SELMA: LUTA PELO EQUILÍBRIO
(Selma, Ava DuVernay, 2014)
Seria quase impossível completar todas as linhas entre a vida do líder dos direitos civis Martin Luther King em um filme. A diretora Ava DuVernay tomou a melhor decisão possível, concentrando-se na pressão. “Selma” mostra a luta de ativistas para garantir direitos iguais de voto nos Estados Unidos, abalados pela violência racial.
Um ato simbólico de garantir direitos à população afro-americana foi a épica marcha de cinco dias de Selma para Montgomery, Alabama, uma campanha de três meses em 1965 marcada por injustiça, ataques raciais e violência feroz – nunca abalando a MLK em sua filosofia não convencional.
No papel de Martin Luther King, David Oyelowo encontra o equilíbrio perfeito entre uma figura pública Messiânica e um homem que busca força em suas dúvidas, que dobra, mas não rompe sob pressão de conservadores e racistas, e que finalmente conseguiu mudar o mundo.
A propósito, esse não é, de modo algum, o único trabalho de um diretor que lida com questões raciais que são queridas pela comunidade afro-americana – e também pelo resto do mundo:
PRIMEIRO CHIFRE: HISTÓRIAS DE FÉ REAL
(Rogue One: A história de Guerra nas EstrelasGareth Edwards, 2016)
A cultura pop nunca se cansa de dar exemplos de histórias com forças revolucionárias prontas para colocar suas vidas em chamas contra o fascismo e em nome da liberdade. “Star Wars” se originou nessa premissa, mas “War” caiu muito na galáxia distante, em “Rogue One”.
Longe da saga shakespeariana da família Skywalker, o filme de Gareth Edwards abraça guerrilheiros urbanos em um cenário fantástico. Um grupo de rebeldes deve cumprir uma missão aparentemente irreversível: infiltrar-se no coração do inimigo para roubar planos para uma estação de batalha invencível, o que significaria o triunfo de um estado totalitário.
“Rogue One” está cheio de símbolos e arquétipos revolucionários, dos lutadores mais violentos que acreditam em ações violentas para derrubar as fundações do estado, aos guerreiros que enfrentam forças fascistas com o esplendor de uma ideologia que significa liberdade.
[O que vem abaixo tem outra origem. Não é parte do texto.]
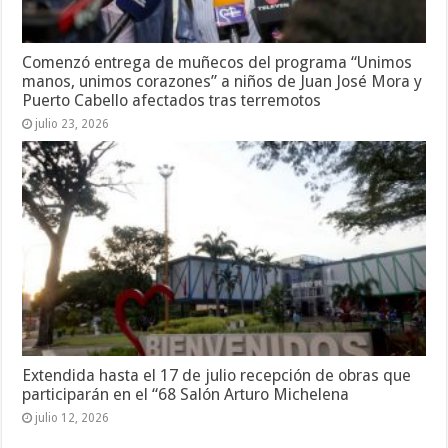
Comenzó entrega de muñecos del programa “Unimos
manos, unimos corazones” a niños de Juan José Mora y
Puerto Cabello afectados tras terremotos
julio 23, 2026
Extendida hasta el 17 de julio recepción de obras que
participarán en el “68 Salón Arturo Michelena
julio 12, 2026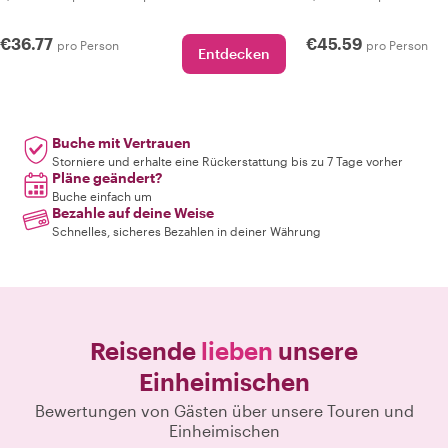
€36.77
€45.59
pro Person
pro Person
Entdecken
Buche mit Vertrauen
Storniere und erhalte eine Rückerstattung bis zu 7 Tage vorher
Pläne geändert?
Buche einfach um
Bezahle auf deine Weise
Schnelles, sicheres Bezahlen in deiner Währung
Reisende
lieben
unsere
Einheimischen
Bewertungen von Gästen über unsere Touren und
Einheimischen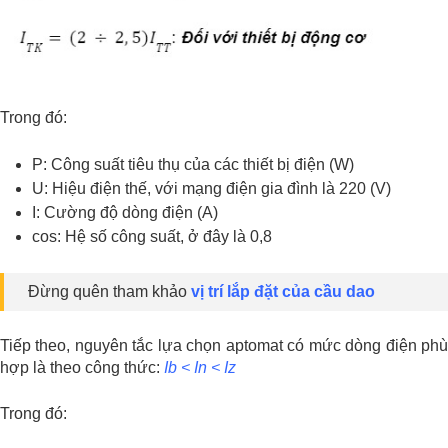
Trong đó:
P: Công suất tiêu thụ của các thiết bị điện (W)
U: Hiệu điện thế, với mạng điện gia đình là 220 (V)
I: Cường độ dòng điện (A)
cos: Hệ số công suất, ở đây là 0,8
Đừng quên tham khảo
vị trí lắp đặt của cầu dao
Tiếp theo, nguyên tắc lựa chọn aptomat có mức dòng điện phù
hợp là theo công thức:
Ib < In < Iz
Trong đó: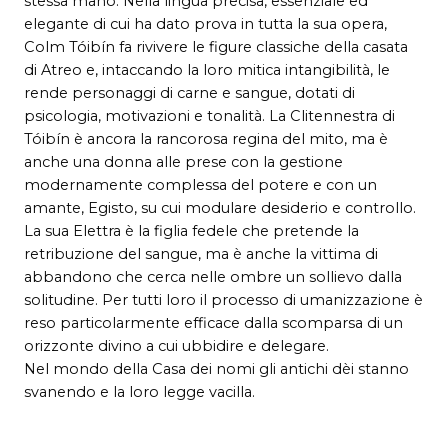
stessa mano. Nella lingua precisa, essenziale ed
elegante di cui ha dato prova in tutta la sua opera,
Colm Tóibín fa rivivere le figure classiche della casata
di Atreo e, intaccando la loro mitica intangibilità, le
rende personaggi di carne e sangue, dotati di
psicologia, motivazioni e tonalità. La Clitennestra di
Tóibín è ancora la rancorosa regina del mito, ma è
anche una donna alle prese con la gestione
modernamente complessa del potere e con un
amante, Egisto, su cui modulare desiderio e controllo.
La sua Elettra è la figlia fedele che pretende la
retribuzione del sangue, ma è anche la vittima di
abbandono che cerca nelle ombre un sollievo dalla
solitudine. Per tutti loro il processo di umanizzazione è
reso particolarmente efficace dalla scomparsa di un
orizzonte divino a cui ubbidire e delegare.
Nel mondo della Casa dei nomi gli antichi dèi stanno
svanendo e la loro legge vacilla.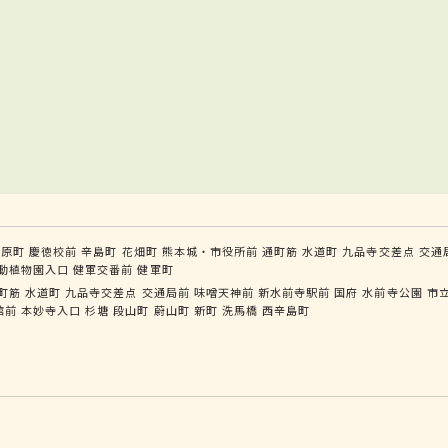
河原町
慶徳校前
辛島町
花畑町
熊本城・市役所前
通町筋
水道町
九品寺交差点
交通
動植物園入口
健軍交番前
健軍町
町筋
水道町
九品寺交差点
交通局前
味噌天神前
新水前寺駅前
国府
水前寺公園
市
館前
本妙寺入口
杉塘
段山町
蔚山町
新町
洗馬橋
西辛島町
Claro, há a cena em que Darth Vader mói um grupo de soldados rebeldes com a Força e seu sabre de luz. Mas “Rogue One” é mais forte quando se concentra na luta de alguns para garantir a sobrevivência de muitos. Eu me pergunto, confuso: como é que ainda existem fãs da cultura pop que não aceitam a luta contra o fascismo e a decadência, preferindo o discurso do ódio e da ignorância?
palhaço
(Coringa, Todd Phillips, 2019)
O cinema não se cansa de surpresas. Afinal, quem poderia imaginar que o Coringa trocaria uma batalha de décadas com Batman por um fusível que acendesse uma revolução? O maior trunfo do filme de Todd Philips é precisamente o uso da iconografia de personagens da DC para contar a história das pessoas que tomaram o poder nas ruas. Se necessário, à força.
O paralelo que ele faz da opressão social em Gotham City com a trajetória do comediante Arthur Fleck reflete uma sociedade que ignora a igualdade e ataca aqueles que já estão no terreno. Quando os oprimidos reagem, o resultado é um pesadelo urbano traduzido em rebelião e violência.
À medida que a conspiração do “Coringa” é traçada, é difícil concordar com isso, mesmo quando o protagonista muda de vítima mentalmente perturbada para maníaco por assassinato. Crime e revolução andam de mãos dadas, uma jornada que a Philips aperfeiçoou na tradição de filmes como “Taxi Driver”, “Network of Intrigue”, “Stranger in the Nest” e, por que não, “Batman – O Cavaleiro das Trevas”.
É uma história que precisa de Joaquin Phoenix para funcionar. O ator entendeu o que impulsiona o Coringa, e não caiu no abismo que é a mente de Arthur Fleck, que na loucura reflete a violência como resposta a uma sociedade que não é mitigada pelo ataque. É, claro, ficção. Mas até quando?